### Stored records

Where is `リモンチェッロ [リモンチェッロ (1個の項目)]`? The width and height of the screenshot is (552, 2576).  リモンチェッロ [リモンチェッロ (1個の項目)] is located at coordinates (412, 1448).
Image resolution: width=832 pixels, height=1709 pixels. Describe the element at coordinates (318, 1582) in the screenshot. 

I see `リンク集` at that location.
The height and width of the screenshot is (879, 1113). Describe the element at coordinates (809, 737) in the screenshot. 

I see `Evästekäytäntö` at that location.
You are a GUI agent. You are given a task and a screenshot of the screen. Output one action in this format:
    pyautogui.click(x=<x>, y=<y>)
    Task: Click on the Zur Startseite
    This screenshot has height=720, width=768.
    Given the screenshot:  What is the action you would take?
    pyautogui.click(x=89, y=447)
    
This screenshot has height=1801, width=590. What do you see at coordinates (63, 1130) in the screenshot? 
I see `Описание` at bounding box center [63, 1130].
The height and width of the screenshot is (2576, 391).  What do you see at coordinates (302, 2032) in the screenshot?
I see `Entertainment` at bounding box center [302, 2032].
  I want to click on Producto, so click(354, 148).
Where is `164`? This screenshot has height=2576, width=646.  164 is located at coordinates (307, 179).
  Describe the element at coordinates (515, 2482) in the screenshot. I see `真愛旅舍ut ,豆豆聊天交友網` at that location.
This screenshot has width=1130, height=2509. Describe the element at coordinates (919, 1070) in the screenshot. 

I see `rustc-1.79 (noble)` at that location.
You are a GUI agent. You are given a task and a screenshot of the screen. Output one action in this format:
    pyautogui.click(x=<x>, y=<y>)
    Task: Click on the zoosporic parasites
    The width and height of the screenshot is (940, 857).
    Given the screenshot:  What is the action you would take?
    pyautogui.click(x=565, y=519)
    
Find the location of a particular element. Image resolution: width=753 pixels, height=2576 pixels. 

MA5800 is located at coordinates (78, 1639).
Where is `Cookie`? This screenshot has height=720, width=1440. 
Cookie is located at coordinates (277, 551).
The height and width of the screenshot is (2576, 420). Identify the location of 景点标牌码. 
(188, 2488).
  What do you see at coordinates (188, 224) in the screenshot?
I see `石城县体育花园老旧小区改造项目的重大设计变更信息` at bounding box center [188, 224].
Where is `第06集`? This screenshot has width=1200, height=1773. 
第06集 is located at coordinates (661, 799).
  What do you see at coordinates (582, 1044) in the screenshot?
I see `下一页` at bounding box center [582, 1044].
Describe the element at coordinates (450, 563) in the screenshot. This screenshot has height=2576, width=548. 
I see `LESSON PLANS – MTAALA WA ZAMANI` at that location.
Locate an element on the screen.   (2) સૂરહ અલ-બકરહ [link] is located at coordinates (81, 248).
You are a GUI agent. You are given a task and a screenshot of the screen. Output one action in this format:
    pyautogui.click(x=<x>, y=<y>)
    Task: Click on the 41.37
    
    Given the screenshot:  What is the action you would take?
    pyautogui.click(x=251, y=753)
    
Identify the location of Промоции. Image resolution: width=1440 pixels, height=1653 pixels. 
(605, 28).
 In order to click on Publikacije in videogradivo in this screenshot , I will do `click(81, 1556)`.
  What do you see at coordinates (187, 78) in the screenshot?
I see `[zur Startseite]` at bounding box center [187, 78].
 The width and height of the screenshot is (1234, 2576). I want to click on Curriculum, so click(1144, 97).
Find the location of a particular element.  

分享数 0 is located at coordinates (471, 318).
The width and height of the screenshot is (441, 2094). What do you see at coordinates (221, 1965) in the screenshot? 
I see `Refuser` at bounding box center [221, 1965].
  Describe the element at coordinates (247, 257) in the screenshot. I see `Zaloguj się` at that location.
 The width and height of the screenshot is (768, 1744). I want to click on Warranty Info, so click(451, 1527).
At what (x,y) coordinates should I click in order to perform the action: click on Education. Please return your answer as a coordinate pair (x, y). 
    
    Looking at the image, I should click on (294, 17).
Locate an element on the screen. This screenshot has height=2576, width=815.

### Prompt
Nothing in the data may differ; print all of it exactly as written.

### Answer area
Where is `リモンチェッロ [リモンチェッロ (1個の項目)]`? The width and height of the screenshot is (552, 2576).  リモンチェッロ [リモンチェッロ (1個の項目)] is located at coordinates (412, 1448).
Image resolution: width=832 pixels, height=1709 pixels. Describe the element at coordinates (318, 1582) in the screenshot. 

I see `リンク集` at that location.
The height and width of the screenshot is (879, 1113). Describe the element at coordinates (809, 737) in the screenshot. 

I see `Evästekäytäntö` at that location.
You are a GUI agent. You are given a task and a screenshot of the screen. Output one action in this format:
    pyautogui.click(x=<x>, y=<y>)
    Task: Click on the Zur Startseite
    This screenshot has height=720, width=768.
    Given the screenshot:  What is the action you would take?
    pyautogui.click(x=89, y=447)
    
This screenshot has height=1801, width=590. What do you see at coordinates (63, 1130) in the screenshot? 
I see `Описание` at bounding box center [63, 1130].
The height and width of the screenshot is (2576, 391).  What do you see at coordinates (302, 2032) in the screenshot?
I see `Entertainment` at bounding box center [302, 2032].
  I want to click on Producto, so click(354, 148).
Where is `164`? This screenshot has height=2576, width=646.  164 is located at coordinates (307, 179).
  Describe the element at coordinates (515, 2482) in the screenshot. I see `真愛旅舍ut ,豆豆聊天交友網` at that location.
This screenshot has width=1130, height=2509. Describe the element at coordinates (919, 1070) in the screenshot. 

I see `rustc-1.79 (noble)` at that location.
You are a GUI agent. You are given a task and a screenshot of the screen. Output one action in this format:
    pyautogui.click(x=<x>, y=<y>)
    Task: Click on the zoosporic parasites
    The width and height of the screenshot is (940, 857).
    Given the screenshot:  What is the action you would take?
    pyautogui.click(x=565, y=519)
    
Find the location of a particular element. Image resolution: width=753 pixels, height=2576 pixels. 

MA5800 is located at coordinates (78, 1639).
Where is `Cookie`? This screenshot has height=720, width=1440. 
Cookie is located at coordinates (277, 551).
The height and width of the screenshot is (2576, 420). Identify the location of 景点标牌码. 
(188, 2488).
  What do you see at coordinates (188, 224) in the screenshot?
I see `石城县体育花园老旧小区改造项目的重大设计变更信息` at bounding box center [188, 224].
Where is `第06集`? This screenshot has width=1200, height=1773. 
第06集 is located at coordinates (661, 799).
  What do you see at coordinates (582, 1044) in the screenshot?
I see `下一页` at bounding box center [582, 1044].
Describe the element at coordinates (450, 563) in the screenshot. This screenshot has height=2576, width=548. 
I see `LESSON PLANS – MTAALA WA ZAMANI` at that location.
Locate an element on the screen.   (2) સૂરહ અલ-બકરહ [link] is located at coordinates (81, 248).
You are a GUI agent. You are given a task and a screenshot of the screen. Output one action in this format:
    pyautogui.click(x=<x>, y=<y>)
    Task: Click on the 41.37
    
    Given the screenshot:  What is the action you would take?
    pyautogui.click(x=251, y=753)
    
Identify the location of Промоции. Image resolution: width=1440 pixels, height=1653 pixels. 
(605, 28).
 In order to click on Publikacije in videogradivo in this screenshot , I will do `click(81, 1556)`.
  What do you see at coordinates (187, 78) in the screenshot?
I see `[zur Startseite]` at bounding box center [187, 78].
 The width and height of the screenshot is (1234, 2576). I want to click on Curriculum, so click(1144, 97).
Find the location of a particular element.  

分享数 0 is located at coordinates (471, 318).
The width and height of the screenshot is (441, 2094). What do you see at coordinates (221, 1965) in the screenshot? 
I see `Refuser` at bounding box center [221, 1965].
  Describe the element at coordinates (247, 257) in the screenshot. I see `Zaloguj się` at that location.
 The width and height of the screenshot is (768, 1744). I want to click on Warranty Info, so click(451, 1527).
At what (x,y) coordinates should I click in order to perform the action: click on Education. Please return your answer as a coordinate pair (x, y). 
    
    Looking at the image, I should click on (294, 17).
Locate an element on the screen. This screenshot has height=2576, width=815.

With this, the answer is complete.